--- Problem details ---
The listing below must be repeated word for word, without its pictures.

--- Data records ---
◇ ◇ ◇ ◇ ◇ ◇ ◇
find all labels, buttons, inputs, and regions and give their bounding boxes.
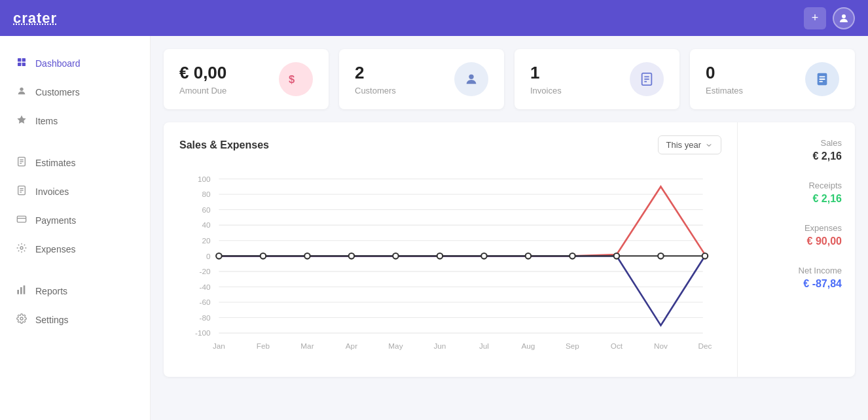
svg-marker-6 [17,115,26,124]
svg-text:$: $ [289,73,295,85]
app-body: Dashboard Customers Items Estimates Inv [0,36,868,420]
sidebar-item-payments[interactable]: Payments [0,206,150,235]
sidebar-label-dashboard: Dashboard [35,58,81,69]
chart-filter-label: This year [666,140,701,150]
chart-section: Sales & Expenses This year .grid-line { … [164,122,855,377]
svg-text:0: 0 [206,252,211,260]
svg-text:Jul: Jul [479,341,489,350]
sidebar-item-estimates[interactable]: Estimates [0,149,150,177]
svg-text:-20: -20 [200,267,211,275]
dot [702,253,708,259]
invoices-icon-wrap [630,62,664,96]
svg-rect-15 [17,216,26,222]
svg-rect-29 [819,76,825,77]
stat-cards: € 0,00 Amount Due $ 2 Customers 1 [164,49,855,109]
customers-value: 2 [355,63,396,83]
svg-rect-18 [17,290,19,294]
dot [614,253,620,259]
estimates-icon-wrap [805,62,839,96]
app-logo: crater [13,10,57,27]
chart-filter-dropdown[interactable]: This year [658,135,721,154]
stat-info-estimates: 0 Estimates [706,63,743,96]
expenses-stat-value: € 90,00 [751,236,842,247]
dot [570,253,575,259]
sales-expenses-chart: .grid-line { stroke: #e8e8e8; stroke-wid… [179,165,721,361]
sales-stat-value: € 2,16 [751,150,842,162]
stat-info-amount: € 0,00 Amount Due [179,63,226,96]
sidebar-item-items[interactable]: Items [0,107,150,135]
chart-main: Sales & Expenses This year .grid-line { … [164,122,737,377]
invoices-value: 1 [530,63,562,83]
net-income-stat-value: € -87,84 [751,278,842,290]
sidebar-item-customers[interactable]: Customers [0,78,150,107]
header-actions: + [804,7,855,29]
svg-text:40: 40 [202,220,211,229]
sidebar-label-estimates: Estimates [35,158,75,168]
svg-text:Apr: Apr [346,341,357,350]
expenses-stat-label: Expenses [751,223,842,233]
stat-card-invoices: 1 Invoices [515,49,679,109]
sidebar-item-expenses[interactable]: Expenses [0,235,150,264]
stat-card-estimates: 0 Estimates [690,49,855,109]
svg-text:80: 80 [202,190,211,198]
estimates-value: 0 [706,63,743,83]
net-income-stat: Net Income € -87,84 [751,266,842,290]
svg-point-23 [469,75,473,79]
receipts-stat-value: € 2,16 [751,193,842,205]
svg-rect-20 [24,285,26,294]
estimates-label: Estimates [706,86,743,96]
sidebar-label-items: Items [35,116,58,126]
sidebar-label-expenses: Expenses [35,244,75,254]
svg-text:100: 100 [198,175,211,183]
estimates-icon [16,156,27,169]
sidebar-item-invoices[interactable]: Invoices [0,177,150,206]
svg-text:-100: -100 [195,328,211,337]
sidebar-item-reports[interactable]: Reports [0,277,150,306]
customers-icon [16,86,27,99]
svg-rect-2 [22,58,26,61]
chart-title: Sales & Expenses [179,139,269,151]
dot [658,253,664,259]
sales-line [219,186,705,256]
chevron-down-icon [705,141,713,149]
invoices-label: Invoices [530,86,562,96]
stat-info-customers: 2 Customers [355,63,396,96]
svg-rect-30 [819,79,825,80]
expenses-stat: Expenses € 90,00 [751,223,842,247]
svg-text:May: May [388,341,403,350]
dot [304,253,310,259]
chart-stats-panel: Sales € 2,16 Receipts € 2,16 Expenses € … [737,122,855,377]
svg-rect-4 [22,63,26,66]
dot [481,253,487,259]
svg-text:Dec: Dec [698,341,712,350]
add-button[interactable]: + [804,7,826,29]
svg-rect-19 [20,287,22,294]
sidebar-label-invoices: Invoices [35,186,69,197]
dot [526,253,532,259]
svg-text:Aug: Aug [521,341,535,350]
svg-point-17 [20,247,23,249]
stat-card-customers: 2 Customers [339,49,504,109]
sidebar-label-payments: Payments [35,215,76,226]
dot [437,253,443,259]
svg-rect-1 [18,58,21,61]
items-icon [16,114,27,128]
sidebar: Dashboard Customers Items Estimates Inv [0,36,151,420]
stat-info-invoices: 1 Invoices [530,63,562,96]
customers-icon-wrap [454,62,488,96]
amount-due-icon-wrap: $ [279,62,313,96]
svg-text:Oct: Oct [611,341,623,350]
chart-svg-wrap: .grid-line { stroke: #e8e8e8; stroke-wid… [179,165,721,364]
svg-point-5 [20,88,23,91]
dot [216,253,222,259]
invoices-icon [16,185,27,198]
svg-text:Sep: Sep [566,341,579,350]
sidebar-item-dashboard[interactable]: Dashboard [0,49,150,78]
svg-text:20: 20 [202,236,211,245]
avatar[interactable] [833,7,855,29]
sidebar-item-settings[interactable]: Settings [0,306,150,334]
svg-text:60: 60 [202,205,211,214]
amount-due-value: € 0,00 [179,63,226,83]
dot [393,253,399,259]
app-header: crater + [0,0,868,36]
◇ ◇ ◇ ◇ ◇ ◇ ◇
--- Answer to this exercise ---
find all labels, buttons, inputs, and regions and give their bounding boxes.
svg-marker-6 [17,115,26,124]
svg-text:$: $ [289,73,295,85]
app-body: Dashboard Customers Items Estimates Inv [0,36,868,420]
sidebar-item-payments[interactable]: Payments [0,206,150,235]
sidebar-label-dashboard: Dashboard [35,58,81,69]
chart-filter-label: This year [666,140,701,150]
chart-section: Sales & Expenses This year .grid-line { … [164,122,855,377]
svg-text:0: 0 [206,252,211,260]
svg-text:Jul: Jul [479,341,489,350]
sidebar-item-estimates[interactable]: Estimates [0,149,150,177]
svg-text:-20: -20 [200,267,211,275]
dot [702,253,708,259]
invoices-icon-wrap [630,62,664,96]
svg-rect-15 [17,216,26,222]
svg-rect-29 [819,76,825,77]
stat-cards: € 0,00 Amount Due $ 2 Customers 1 [164,49,855,109]
customers-value: 2 [355,63,396,83]
svg-rect-18 [17,290,19,294]
dot [614,253,620,259]
estimates-icon-wrap [805,62,839,96]
app-logo: crater [13,10,57,27]
chart-filter-dropdown[interactable]: This year [658,135,721,154]
stat-info-estimates: 0 Estimates [706,63,743,96]
expenses-stat-value: € 90,00 [751,236,842,247]
dot [570,253,575,259]
sales-expenses-chart: .grid-line { stroke: #e8e8e8; stroke-wid… [179,165,721,361]
sales-stat-value: € 2,16 [751,150,842,162]
stat-info-amount: € 0,00 Amount Due [179,63,226,96]
sidebar-item-items[interactable]: Items [0,107,150,135]
chart-main: Sales & Expenses This year .grid-line { … [164,122,737,377]
invoices-value: 1 [530,63,562,83]
net-income-stat-value: € -87,84 [751,278,842,290]
sidebar-item-customers[interactable]: Customers [0,78,150,107]
header-actions: + [804,7,855,29]
svg-text:40: 40 [202,220,211,229]
sidebar-label-estimates: Estimates [35,158,75,168]
svg-text:Apr: Apr [346,341,357,350]
expenses-stat-label: Expenses [751,223,842,233]
stat-card-invoices: 1 Invoices [515,49,679,109]
sidebar-item-expenses[interactable]: Expenses [0,235,150,264]
stat-card-estimates: 0 Estimates [690,49,855,109]
svg-text:80: 80 [202,190,211,198]
estimates-value: 0 [706,63,743,83]
net-income-stat: Net Income € -87,84 [751,266,842,290]
svg-point-23 [469,75,473,79]
receipts-stat-value: € 2,16 [751,193,842,205]
svg-rect-20 [24,285,26,294]
estimates-label: Estimates [706,86,743,96]
sidebar-label-items: Items [35,116,58,126]
sidebar-label-expenses: Expenses [35,244,75,254]
svg-text:100: 100 [198,175,211,183]
estimates-icon [16,156,27,169]
sidebar-item-invoices[interactable]: Invoices [0,177,150,206]
svg-text:-100: -100 [195,328,211,337]
sidebar-item-reports[interactable]: Reports [0,277,150,306]
customers-icon [16,86,27,99]
svg-rect-2 [22,58,26,61]
chart-title: Sales & Expenses [179,139,269,151]
dot [658,253,664,259]
sales-line [219,186,705,256]
chevron-down-icon [705,141,713,149]
invoices-label: Invoices [530,86,562,96]
stat-info-customers: 2 Customers [355,63,396,96]
svg-rect-30 [819,79,825,80]
expenses-stat: Expenses € 90,00 [751,223,842,247]
svg-text:May: May [388,341,403,350]
dot [304,253,310,259]
chart-stats-panel: Sales € 2,16 Receipts € 2,16 Expenses € … [737,122,855,377]
svg-rect-4 [22,63,26,66]
dot [481,253,487,259]
svg-text:Dec: Dec [698,341,712,350]
add-button[interactable]: + [804,7,826,29]
svg-rect-19 [20,287,22,294]
sidebar-label-invoices: Invoices [35,186,69,197]
dot [526,253,532,259]
svg-text:Aug: Aug [521,341,535,350]
svg-point-17 [20,247,23,249]
stat-card-customers: 2 Customers [339,49,504,109]
sidebar-label-payments: Payments [35,215,76,226]
dot [437,253,443,259]
svg-rect-1 [18,58,21,61]
items-icon [16,114,27,128]
sidebar: Dashboard Customers Items Estimates Inv [0,36,151,420]
stat-info-invoices: 1 Invoices [530,63,562,96]
customers-icon-wrap [454,62,488,96]
amount-due-icon-wrap: $ [279,62,313,96]
svg-text:Oct: Oct [611,341,623,350]
chart-svg-wrap: .grid-line { stroke: #e8e8e8; stroke-wid… [179,165,721,364]
svg-point-5 [20,88,23,91]
dot [216,253,222,259]
invoices-icon [16,185,27,198]
svg-text:Sep: Sep [566,341,579,350]
sidebar-item-dashboard[interactable]: Dashboard [0,49,150,78]
svg-text:20: 20 [202,236,211,245]
avatar[interactable] [833,7,855,29]
sidebar-item-settings[interactable]: Settings [0,306,150,334]
svg-text:60: 60 [202,205,211,214]
amount-due-value: € 0,00 [179,63,226,83]
dot [393,253,399,259]
app-header: crater + [0,0,868,36]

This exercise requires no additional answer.